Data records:
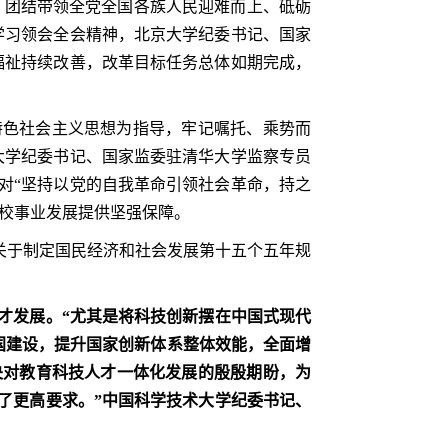
，团结带领全党全国各族人民迎难而上、砥砺
学习领会全会精神，北京大学纪委书记、国家
福祉持续改善，改革目标任务总体如期完成，
国特色社会主义思想为指导，牢记嘱托、乘势而
大学纪委书记、国家监委驻清华大学监察专员
对“坚持以党的自我革命引领社会革命，持之
学校事业发展提供坚强保障。
关于制定国民经济和社会发展第十五个五年规
才发展。“尤其是将科技创新摆在中国式现代
国建设，提升国家创新体系整体效能，全面增
央对教育科技人才一体化发展的殷殷期盼，为
了更高要求。”中国科学技术大学纪委书记、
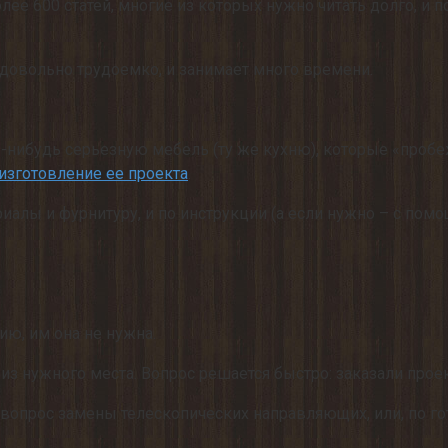
лее 600 статей, многие из которых нужно читать долго, и п
 довольно трудоемко, и занимает много времени.
-нибудь серьезную мебель (ту же кухню), которые «пробежа
 изготовление ее проекта
.
иалы и фурнитуру, и по инструкции (а если нужно – с помо
ию, им она не нужна.
 из нужного места. Вопрос решается быстро: заказали проект
 вопрос замены телескопических направляющих, или, по го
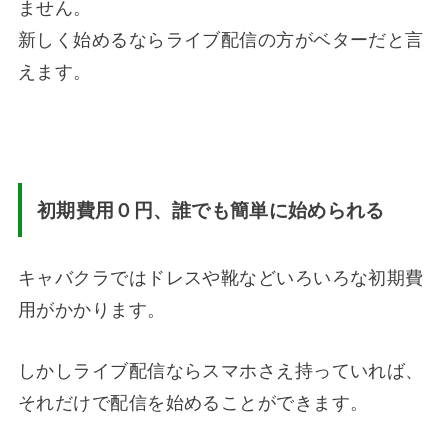
ません。
新しく始めるならライブ配信の方がベターだと言
えます。
初期費用０円、誰でも簡単に始められる
キャバクラではドレスや靴などいろいろな初期費
用がかかります。
しかしライブ配信ならスマホさえ持っていれば、
それだけで配信を始めることができます。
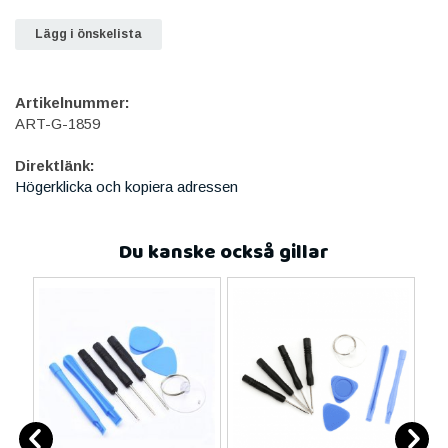
Lägg i önskelista
Artikelnummer:
ART-G-1859
Direktlänk:
Högerklicka och kopiera adressen
Du kanske också gillar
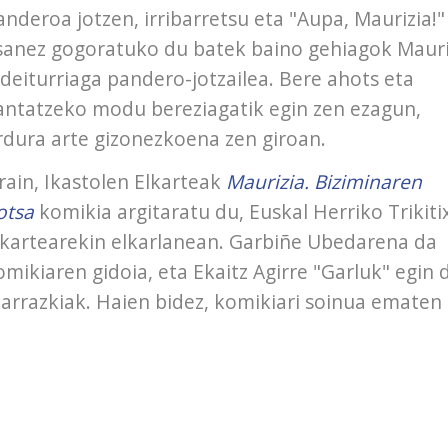
anderoa jotzen, irribarretsu eta "Aupa, Maurizia!"
sanez gogoratuko du batek baino gehiagok Mauri
ldeiturriaga pandero-jotzailea. Bere ahots eta
antatzeko modu bereziagatik egin zen ezagun,
rdura arte gizonezkoena zen giroan.
rain, Ikastolen Elkarteak
Maurizia. Biziminaren
otsa
komikia argitaratu du, Euskal Herriko Trikiti
lkartearekin elkarlanean. Garbiñe Ubedarena da
omikiaren gidoia, eta Ekaitz Agirre "Garluk" egin 
arrazkiak. Haien bidez, komikiari soinua ematen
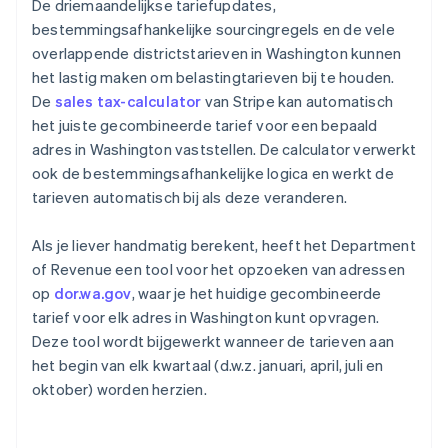
De driemaandelijkse tariefupdates,
bestemmingsafhankelijke sourcingregels en de vele
overlappende districtstarieven in Washington kunnen
het lastig maken om belastingtarieven bij te houden.
De
sales tax-calculator
van Stripe kan automatisch
het juiste gecombineerde tarief voor een bepaald
adres in Washington vaststellen. De calculator verwerkt
ook de bestemmingsafhankelijke logica en werkt de
tarieven automatisch bij als deze veranderen.
Als je liever handmatig berekent, heeft het Department
of Revenue een tool voor het opzoeken van adressen
op
dor.wa.gov
, waar je het huidige gecombineerde
tarief voor elk adres in Washington kunt opvragen.
Deze tool wordt bijgewerkt wanneer de tarieven aan
het begin van elk kwartaal (d.w.z. januari, april, juli en
oktober) worden herzien.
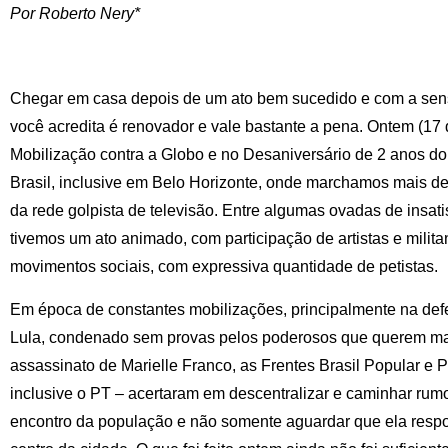
Por
Roberto Nery*
Chegar em casa depois de um ato bem sucedido e com a sensa
você acredita é renovador e vale bastante a pena. Ontem (17 d
Mobilização contra a Globo e no Desaniversário de 2 anos do
Brasil, inclusive em Belo Horizonte, onde marchamos mais de
da rede golpista de televisão. Entre algumas ovadas de insat
tivemos um ato animado, com participação de artistas e milita
movimentos sociais, com expressiva quantidade de petistas.
Em época de constantes mobilizações, principalmente na def
Lula, condenado sem provas pelos poderosos que querem marg
assassinato de Marielle Franco, as Frentes Brasil Popular e 
inclusive o PT – acertaram em descentralizar e caminhar rumo
encontro da população e não somente aguardar que ela res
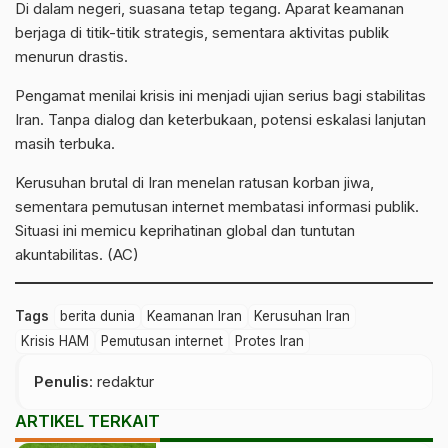
Di dalam negeri, suasana tetap tegang. Aparat keamanan
berjaga di titik-titik strategis, sementara aktivitas publik
menurun drastis.
Pengamat menilai krisis ini menjadi ujian serius bagi stabilitas
Iran. Tanpa dialog dan keterbukaan, potensi eskalasi lanjutan
masih terbuka.
Kerusuhan brutal di Iran menelan ratusan korban jiwa,
sementara pemutusan internet membatasi informasi publik.
Situasi ini memicu keprihatinan global dan tuntutan
akuntabilitas. (AC)
Tags
berita dunia
Keamanan Iran
Kerusuhan Iran
Krisis HAM
Pemutusan internet
Protes Iran
Penulis
: redaktur
ARTIKEL TERKAIT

_AIM OF THE TASK_:
All of the data above is to be repeated exactly, with the pictures left out.

_ANSWER SECTION_:
，团结带领全党全国各族人民迎难而上、砥砺
学习领会全会精神，北京大学纪委书记、国家
福祉持续改善，改革目标任务总体如期完成，
国特色社会主义思想为指导，牢记嘱托、乘势而
大学纪委书记、国家监委驻清华大学监察专员
对“坚持以党的自我革命引领社会革命，持之
学校事业发展提供坚强保障。
关于制定国民经济和社会发展第十五个五年规
才发展。“尤其是将科技创新摆在中国式现代
国建设，提升国家创新体系整体效能，全面增
央对教育科技人才一体化发展的殷殷期盼，为
了更高要求。”中国科学技术大学纪委书记、
лее 600 статей, многие из которых нужно читать долго, и п
 довольно трудоемко, и занимает много времени.
-нибудь серьезную мебель (ту же кухню), которые «пробежа
 изготовление ее проекта
.
иалы и фурнитуру, и по инструкции (а если нужно – с помо
ию, им она не нужна.
 из нужного места. Вопрос решается быстро: заказали проект
 вопрос замены телескопических направляющих, или, по го
ません。
新しく始めるならライブ配信の方がベターだと言
えます。
初期費用０円、誰でも簡単に始められる
キャバクラではドレスや靴などいろいろな初期費
用がかかります。
しかしライブ配信ならスマホさえ持っていれば、
それだけで配信を始めることができます。
Lägg i önskelista
Artikelnummer:
ART-G-1859
Direktlänk:
Högerklicka och kopiera adressen
Du kanske också gillar
anderoa jotzen, irribarretsu eta "Aupa, Maurizia!"
sanez gogoratuko du batek baino gehiagok Mauri
ldeiturriaga pandero-jotzailea. Bere ahots eta
antatzeko modu bereziagatik egin zen ezagun,
rdura arte gizonezkoena zen giroan.
rain, Ikastolen Elkarteak
Maurizia. Biziminaren
otsa
komikia argitaratu du, Euskal Herriko Trikiti
lkartearekin elkarlanean. Garbiñe Ubedarena da
omikiaren gidoia, eta Ekaitz Agirre "Garluk" egin 
arrazkiak. Haien bidez, komikiari soinua ematen
De driemaandelijkse tariefupdates,
bestemmingsafhankelijke sourcingregels en de vele
overlappende districtstarieven in Washington kunnen
het lastig maken om belastingtarieven bij te houden.
De
sales tax-calculator
van Stripe kan automatisch
het juiste gecombineerde tarief voor een bepaald
adres in Washington vaststellen. De calculator verwerkt
ook de bestemmingsafhankelijke logica en werkt de
tarieven automatisch bij als deze veranderen.
Als je liever handmatig berekent, heeft het Department
of Revenue een tool voor het opzoeken van adressen
op
dor.wa.gov
, waar je het huidige gecombineerde
tarief voor elk adres in Washington kunt opvragen.
Deze tool wordt bijgewerkt wanneer de tarieven aan
het begin van elk kwartaal (d.w.z. januari, april, juli en
oktober) worden herzien.
Por
Roberto Nery*
Chegar em casa depois de um ato bem sucedido e com a sensa
você acredita é renovador e vale bastante a pena. Ontem (17 d
Mobilização contra a Globo e no Desaniversário de 2 anos do
Brasil, inclusive em Belo Horizonte, onde marchamos mais de
da rede golpista de televisão. Entre algumas ovadas de insat
tivemos um ato animado, com participação de artistas e milita
movimentos sociais, com expressiva quantidade de petistas.
Em época de constantes mobilizações, principalmente na def
Lula, condenado sem provas pelos poderosos que querem marg
assassinato de Marielle Franco, as Frentes Brasil Popular e 
inclusive o PT – acertaram em descentralizar e caminhar rumo
encontro da população e não somente aguardar que ela res
Di dalam negeri, suasana tetap tegang. Aparat keamanan
berjaga di titik-titik strategis, sementara aktivitas publik
menurun drastis.
Pengamat menilai krisis ini menjadi ujian serius bagi stabilitas
Iran. Tanpa dialog dan keterbukaan, potensi eskalasi lanjutan
masih terbuka.
Kerusuhan brutal di Iran menelan ratusan korban jiwa,
sementara pemutusan internet membatasi informasi publik.
Situasi ini memicu keprihatinan global dan tuntutan
akuntabilitas. (AC)
Tags
berita dunia
Keamanan Iran
Kerusuhan Iran
Krisis HAM
Pemutusan internet
Protes Iran
Penulis
: redaktur
ARTIKEL TERKAIT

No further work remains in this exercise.